Young professionals are now giving up their office jobs for the family farm.
Emmanuel Koranteng , formerly an accountant in US is now running a farm business in Ghana. In South Africa, Dimakatso Nono in South Africa is another young Africa who left her job in Finance to run her family farm. There are difficulties but she has no regrets on making the move. She feels if need to rest or recuperate, there’s no better place than here where you have the nature to support you.
What needs to be done?
‘Make agriculture entrepreneurial, and focus on the full value chain”
Since getting funding has been difficult, the young farmers have not become big. But the youth believe that farming can generate money.
A World Bank report from 2013 estimates that Africa’s farmers and agribusinesses could create a trillion-dollar food market by 2030 if they were able to access to more capital, electricity and better technology. “Agriculture has a bright future in Africa,” says Havard University technology expert Calestous Juma.
There is a need to encourage young talent. The focus should be on the full value chain – from farm to fork, not just production.
Claudius Kurtna runs a fish farm in Western Kenya and converts the fish to high-protein, high-energy biscuits, thus creating a product which had both a long shelf life and high nutritional value. He suggests that to attract younger people to farming, they should be provided funding with conditions they can meet same types of credit and risk-reducing incentives that are given to industrialists.

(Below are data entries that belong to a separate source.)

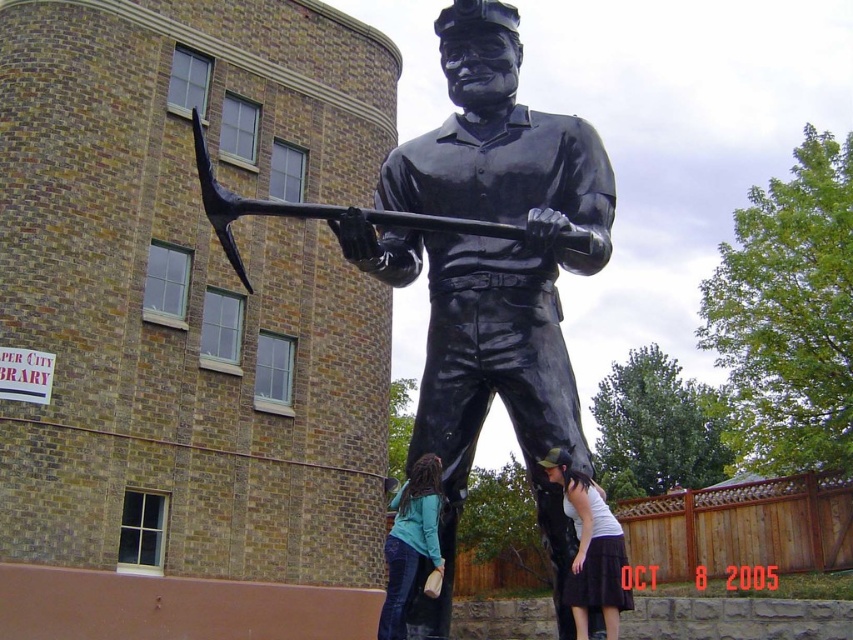 Who is more distant from viewer, (611, 538) or (584, 236)?

Positioned behind is point (611, 538).

Locate an element on the screen. The width and height of the screenshot is (853, 640). white fabric shirt at lower center is located at coordinates 590,547.

Find the location of `white fabric shirt at lower center`. white fabric shirt at lower center is located at coordinates (590, 547).

Can you confirm if white fabric shirt at lower center is taller than denim pants at lower center?

No, white fabric shirt at lower center is not taller than denim pants at lower center.

Who is shorter, white fabric shirt at lower center or denim pants at lower center?

Standing shorter between the two is white fabric shirt at lower center.

Who is more forward, [602,538] or [398,560]?

Point [398,560]

Locate an element on the screen. The image size is (853, 640). white fabric shirt at lower center is located at coordinates (590, 547).

Based on the photo, is black glossy statue at center wider than denim pants at lower center?

Correct, the width of black glossy statue at center exceeds that of denim pants at lower center.

Does point (436, 401) come closer to viewer compared to point (424, 568)?

No, it is not.

Locate an element on the screen. The image size is (853, 640). black glossy statue at center is located at coordinates (477, 269).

Since the mid-1990’s, many Sub-Saharan African countries have seen economic growth driven by institutional reforms, healthier business climates, advancements in democratic governance, and improvements in macro-economic environments.
This has delivered clear benefits: a rising middle class; an increase in school enrollment, especially for female children; improving infrastructural systems; and improved access to information, thanks to the global communications revolution.
But despite this encouraging growth, poverty remains entrenched. Indeed, the number of Africans living in extreme poverty increased by more than 100 million between 1990 and 2012. Further, recent economic growth has generated few jobs for youth, including the hundreds of thousands graduating from college across the continent every year. Clearly, the growth experienced in the last couple of decades is inadequate.